We will remove the least relevant features and retrain our model, leading to a simpler regressor. Therefore, if the performance is similar, it means that it will be able to generalize better. Evaluating the RMSE of the retrained model in the validation set we see that it is not only similar but, actually, a little bit better.
Besides feature importance, we can also see which of these features are redundant or provide similar information. Removing redundant features makes our model simpler and more robust, meaning that it will generalize better to unseen data.
Those features that are merged together at the rightmost part of the plot are the ones that are the most similar. For instance, ‘SaleYear’ and ‘SaleElapsed’ provide the same information but in different formats: the first states the year it was sold and the second tells us how many years have passed since it was sold. Just like with irrelevant features, we can remove some of these redudant ones and re-evaluate our model.
Dropping the least informative features and some of the redundant ones, we have greatly simplified our model while keeping the same performance. This will allow the model to generalize much, much better. We could keep up with the model interpretation and feature engineering, but it is beyond the scope of this lesson. Some other features that we can drop are time-stamp variables, such as MachineID and SalesID, as well as some model identification ones. This is because, with the model in production, when we want to infer the price of a bulldozer that is currently being sold, the time-stamp-related features do not provide any significant information to the random forest, provided that it is completely unable to generalize beyond what it has seen during training. For an in-depth explanation, check the lesson 7 of fastai’s 2020 course.
We will proceed now to do the prediction by training a neural network.
3 Neural networks
While random forests do great work, they are completely unable to extrapolate to regions beyond the limits of the training data. It may not be the end of the world for some tasks, but it is definitely terrible for some others.
However, as we have seen, those models can be extremely helpful to understand the data and get an idea of the most important features, as they are very easily interpretable.

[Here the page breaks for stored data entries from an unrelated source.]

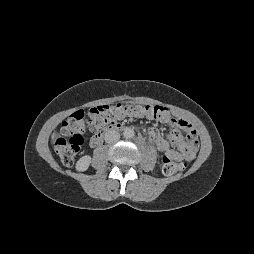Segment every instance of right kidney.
Wrapping results in <instances>:
<instances>
[{
  "instance_id": "ca27d5eb",
  "label": "right kidney",
  "mask_w": 254,
  "mask_h": 254,
  "mask_svg": "<svg viewBox=\"0 0 254 254\" xmlns=\"http://www.w3.org/2000/svg\"><path fill=\"white\" fill-rule=\"evenodd\" d=\"M91 163V157L89 155H85L81 157L76 163V170L77 171H86L89 168Z\"/></svg>"
}]
</instances>
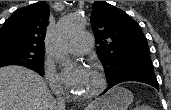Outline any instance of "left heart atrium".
I'll use <instances>...</instances> for the list:
<instances>
[{"instance_id":"1","label":"left heart atrium","mask_w":171,"mask_h":110,"mask_svg":"<svg viewBox=\"0 0 171 110\" xmlns=\"http://www.w3.org/2000/svg\"><path fill=\"white\" fill-rule=\"evenodd\" d=\"M87 74V68L81 65L68 64L63 70V77L66 84L74 91L82 84Z\"/></svg>"}]
</instances>
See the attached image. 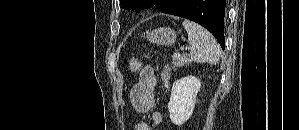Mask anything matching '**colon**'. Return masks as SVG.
Returning a JSON list of instances; mask_svg holds the SVG:
<instances>
[{
    "instance_id": "obj_1",
    "label": "colon",
    "mask_w": 299,
    "mask_h": 130,
    "mask_svg": "<svg viewBox=\"0 0 299 130\" xmlns=\"http://www.w3.org/2000/svg\"><path fill=\"white\" fill-rule=\"evenodd\" d=\"M129 69L132 73H138L141 70V61L138 58H132Z\"/></svg>"
}]
</instances>
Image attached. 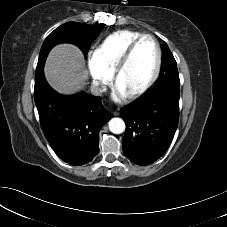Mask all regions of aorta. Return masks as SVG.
I'll return each mask as SVG.
<instances>
[{
  "label": "aorta",
  "mask_w": 227,
  "mask_h": 227,
  "mask_svg": "<svg viewBox=\"0 0 227 227\" xmlns=\"http://www.w3.org/2000/svg\"><path fill=\"white\" fill-rule=\"evenodd\" d=\"M108 126L109 130L114 134H121L125 131V122L121 118H112Z\"/></svg>",
  "instance_id": "aorta-1"
}]
</instances>
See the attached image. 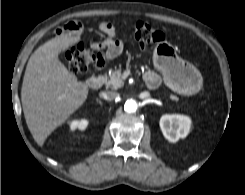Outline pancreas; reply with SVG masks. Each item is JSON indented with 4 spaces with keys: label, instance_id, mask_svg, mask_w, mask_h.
Instances as JSON below:
<instances>
[{
    "label": "pancreas",
    "instance_id": "cf45deb5",
    "mask_svg": "<svg viewBox=\"0 0 245 195\" xmlns=\"http://www.w3.org/2000/svg\"><path fill=\"white\" fill-rule=\"evenodd\" d=\"M105 84L112 89H118L124 85L122 74L120 70L114 71L109 78L106 79ZM171 100L178 101V97L170 95Z\"/></svg>",
    "mask_w": 245,
    "mask_h": 195
}]
</instances>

Therefore, we will combine both approaches and take advantage of the feature analysis that we have performed with the random forest. This way, we will get rid of some of the meaningless features straight away before training the network.
Expand to learn about the training details
The neural network will have to deal with continuous and categorical variables in a completely different way. We will create an embdedding for each categorical variable, while the numerical ones are just input into a fully connected layer. Then, everything is brought together in a dense classifier at the end. Therefore, it is importnat that we split the variables into numerical and categorical and, in fact, categorical variables with high cardinality, like saleElapsed, may be dealt with as numerical ones to prevent massive embeddings.
In order to compare the random forest with the neural network we have to check what the RMSE is.
Code
preds,targs = learn.get_preds()r_mse(preds,targs)
0.226801
The neural network provides a much better result than the random forest predicting the sales price of bulldozers. This is, mainly, due to the hard limitation in extrapolation of random forests, which make them struggle in forecasting tasks such as this one where prices evolve through time and we have to make inferences in the future.
This has been only one example of how to apply machine learning to tabular data. As you can see, these kind of problems offer a much more engaging relationship in the feature engineering part, provided that we feed the data straight into the classifier.